Max Planck Institute for Comparative Public Law and International Law Logo Max Planck Institute for Comparative Public Law and International Law

You are here: Publications Archive Deutsche Rechtsprechung in völkerrechtlichen Fragen 1986 - 1993

Deutsche Rechtsprechung in völkerrechtlichen Fragen 1986 - 1993


Home | Inhalt | Zurück | Vor

Giegerich / Philipp / Polakiewicz / Rädler / Zimmermann


120. VÖLKERVERTRAGSRECHT

Nr.86/1 Auf das deutsch-italienische Doppelbesteuerungsabkommen können sich grundsätzlich nur Staatsangehörige der beiden vertragschließenden Staaten berufen.
In principle, only citizens of the two contracting states may invoke the German-Italian Double Taxation Convention.

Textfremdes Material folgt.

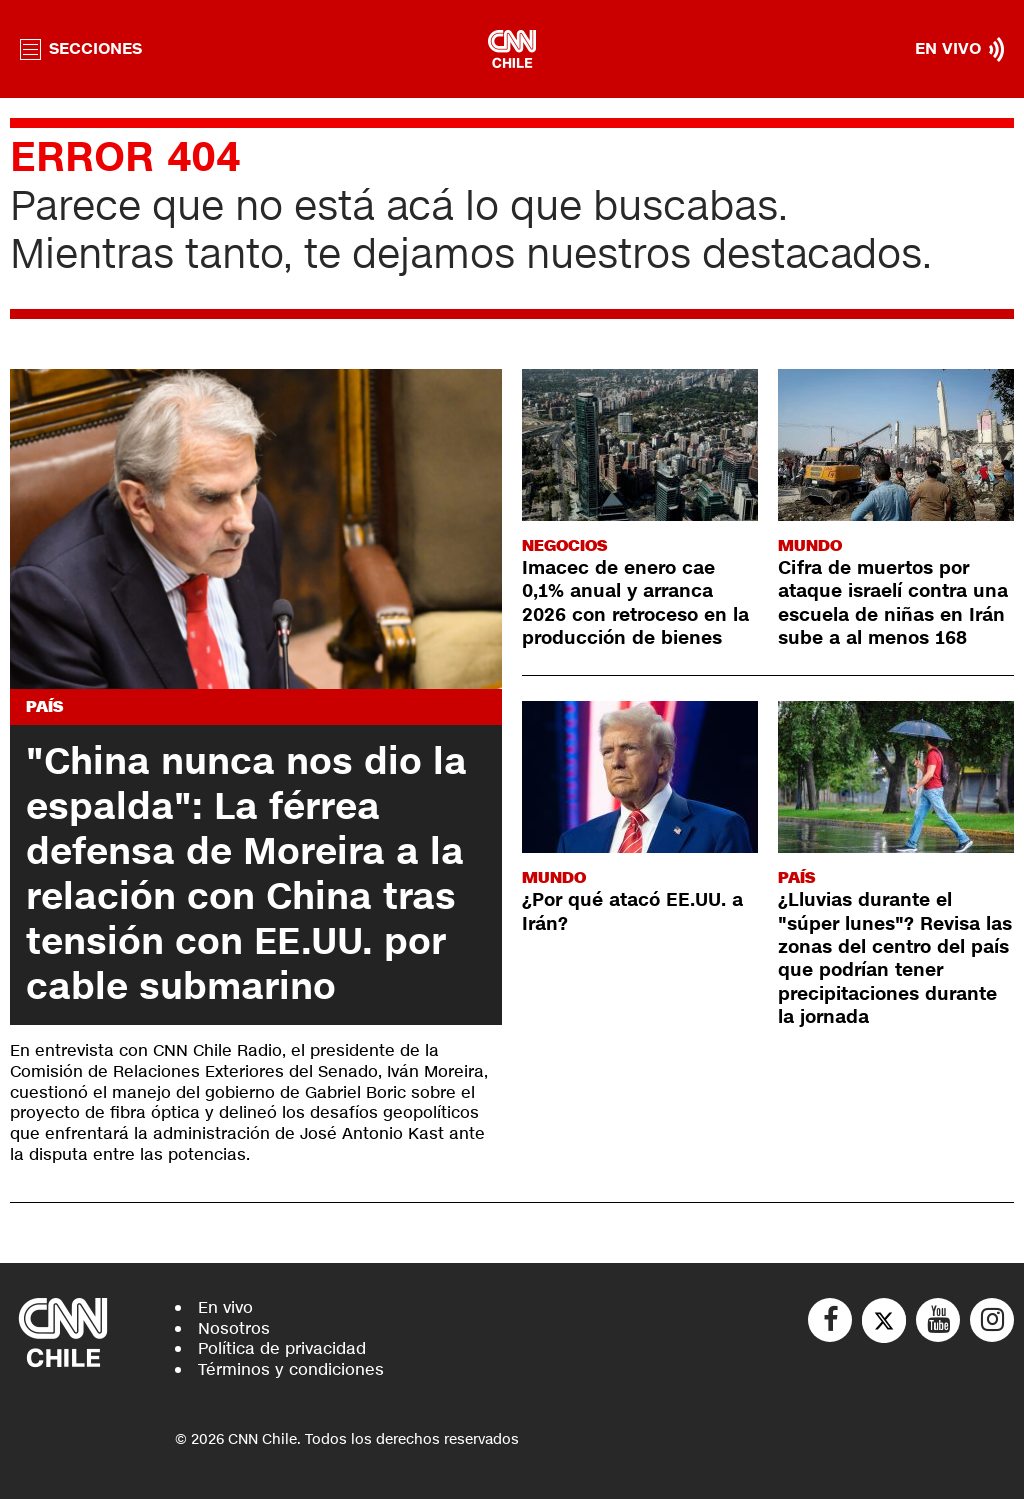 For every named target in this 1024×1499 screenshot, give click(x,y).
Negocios (564, 545)
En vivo (225, 1307)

Finanzgericht Köln, Urteil vom 16.12.1986 (II K 233/85), EFG 1987, 230 (ZaöRV 48 [1988], 43)

Entscheidungsauszüge:

      Da der Kläger (Kl.), ein niederländischer Staatsangehöriger, im Streitjahr 1983 seinen Wohnsitz im Inland hatte, war er gem. §1 Abs.1 Satz 1 EStG in der Bundesrepublik Deutschland mit seinem Welteinkommen (§2 EStG) unbeschränkt steuerpflichtig. Der deutsche Steueranspruch wird durch Art.7 DBA-Italien, der das Besteuerungsrecht dem Staat des Ortes der Ausübung der nichtselbständigen Arbeit zuteilt, nicht ausgeschlossen. Denn dieses Abkommen gilt nach ständiger höchstrichterlicher Rechtsprechung, die sich der Senat insoweit zu eigen macht, nur für die Staatsangehörigen der beiden vertragschließenden Staaten ( ... RFHE 46, 323; ... BFHE 120, 225, ...). Wegen der Einzelheiten verweist der Senat auf die ausführliche Begründung im BFH-Urteil vom 15. September 1971 ..., BFHE 103, 557, ... Die in diesem Urteil gemachten Ausführungen des BFH haben auch heute noch Gültigkeit. Der Kl. weist zwar zutreffend darauf hin, daß die bereits bei Abschluß des DBA-Italien keineswegs mehr der allgemeinen Rechtsüberzeugung entsprechende Auffassung, ein DBA gelte nur für die Staatsangehörigen der beiden vertragschließenden Staaten, inzwischen aufgegeben worden ist ... ; diese neue Auffassung kann aber bei der Auslegung eines völkerrechtlichen Vertrages, deren Ziel die Feststellung des wirklichen Parteiwillens zur Zeit des Vertragsschlusses ist, nicht berücksichtigt werden. Dies ergibt sich auch aus Art. 32 des Wiener Übereinkommens über das Recht der Verträge (WÜRV), wonach als ergänzende Auslegungsmittel bei völkerrechtlichen Verträgen nur die vorbereitenden Materialien und die Umstände des Vertragsabschlusses berücksichtigt werden können. Die im 3. Abschnitt des WÜRV enthaltenen völkerrechtlichen Interpretationsregeln sind als Völkergewohnheitsrecht anzusehen und damit nach Art.25 GG auch innerstaatlich anwendbar ... . Das OECD-Musterabkommen, das aus dem Jahre 1977 stammt und auch noch nicht die Bedeutung von Völkergewohnheitsrecht hat, kann nach diesen Grundsätzen nicht als Auslegungsregel für das DBA-Italien herangezogen werden; vielmehr wäre es Sache der Staaten, die den Vertrag im Jahre 1925 geschlossen haben, diesen entsprechend zu ändern.

Hinweis:

      Das Urteil wurde durch den Bundesfinanzhof aus anderen Gründen aufgehoben (BStBl. 1989 II, 649). Der BFH stellte auf Art.24 Abs.1 DBA-Niederlande ab, wonach niederländischen Staatsangehörigen keine anderen oder höheren Steuern auferlegt werden dürfen als deutschen Staatsangehörigen unter sonst gleichen Verhältnissen: "Die Vorschrift ... gewährt den in der Bundesrepublik ansässigen Niederländern einen unmittelbaren Anspruch auf alle Steuerbefreiungen, die auch ein in der Bundesrepublik ansässiger Deutscher unter im übrigen gleichen Verhältnissen nach dem DBA-Italien hat."